Hence popular in America but not in India.


----------



## coderunknown (Sep 17, 2014)

Samsung drops Galaxy Core 2 price to take on Android One smartphones. From 13k straight to 8k  But yet this mobile sucks.


----------



## Minion (Sep 17, 2014)

Xolo has better quality than Samsung only problem with their phone is sometimes buggy rom.Now Samsung fan will buy this phone blindly saying "Aray 13k ka phone 8k me mil raha hay" They don't even understand if they are decreasing price by this much then there  should be compromise on phone quality.

It is due to this kind of people they are in market till now.


----------



## $hadow (Sep 17, 2014)

Minion said:


> Xolo has better quality than Samsung only problem with their phone is sometimes buggy rom.Now Samsung fan will buy this phone blindly saying "Aray 13k ka phone 8k me mil raha hay" They don't even understand if they are decreasing price by this much then there  should be compromise on phone quality.
> 
> It is due to this kind of people they are in market till now.



This is the reason why Sammy is at top


----------



## Desmond (Sep 17, 2014)

I think Samsung are a **** company (WRT Smartphones) and no better than Apple.


----------



## amjath (Sep 17, 2014)

DeSmOnD dAvId said:


> I think Samsung are a **** company (WRT Smartphones) and no better than Apple.


What I like about Sammy phone is unlocked bootloader, easiest phone to flash custom ROM


----------



## kamikaz (Sep 17, 2014)

I think glonass and GPS are used simultaneously, gives the receiver more satellite to lock on to and hence quicker location lock, the apps i believe uses both depending on availability ,if you check the satellite availability using apps ,satellite numbered 65-  85 I think are glonass ,the lesser number GPS,
Saw tkin mentioning ,he's not using glonass at all ,I doubt we have a choice in that matter !


----------



## Vyom (Sep 17, 2014)

^^ Yes you are right.
Usually normal GPS uses only few satellites (US ones) to track your position.
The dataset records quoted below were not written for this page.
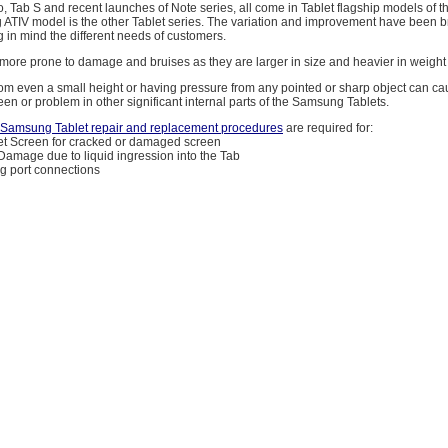
, Tab S and recent launches of Note series, all come in Tablet flagship models of
ATIV model is the other Tablet series. The variation and improvement have been br
 in mind the different needs of customers.
 more prone to damage and bruises as they are larger in size and heavier in weigh
from even a small height or having pressure from any pointed or sharp object can ca
een or problem in other significant internal parts of the Samsung Tablets.
amsung Tablet repair and replacement procedures
are required for:
t Screen for cracked or damaged screen
 Damage due to liquid ingression into the Tab
g port connections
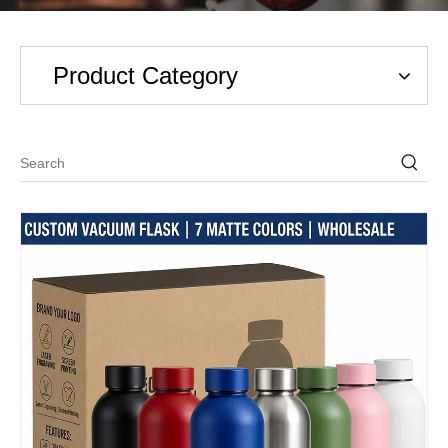
Product Category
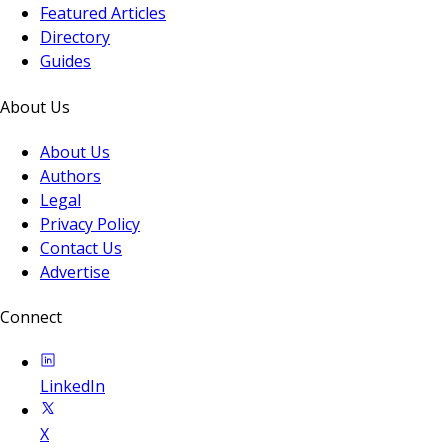
Featured Articles
Directory
Guides
About Us
About Us
Authors
Legal
Privacy Policy
Contact Us
Advertise
Connect
LinkedIn
X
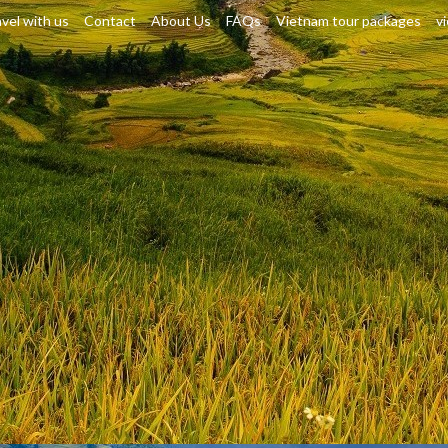
vel with us
Contact
About Us
FAQs
Vietnam tour packages
v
But if your phone supports Glonass then it can use many more satellites (Russian ones) to track you quicker and more accurately. That's why I would always prefer a phone which have Glonass.


----------



## ankush28 (Sep 17, 2014)

sam said:


> Samsung drops Galaxy Core 2 price to take on Android One smartphones. From 13k straight to 8k  But yet this mobile sucks.



I think they should start selling Galaxy Core *Android One Edition*


----------



## singleindian (Sep 17, 2014)

i heard thr it wont allow photos to be stored on internal memory.is it true?


----------



## Skyh3ck (Sep 17, 2014)

yesterday i successfully added Resmi 1 S to my cart, but since Google is coming with Android One devices, i decided to wait for it, and later I ordered Redmi for my friend


----------



## amjath (Sep 17, 2014)

singleindian said:


> i heard thr it wont allow photos to be stored on internal memory.is it true?



Impossibru


----------



## ankush28 (Sep 17, 2014)

singleindian said:


> i heard thr it wont allow photos to be stored on internal memory.is it true?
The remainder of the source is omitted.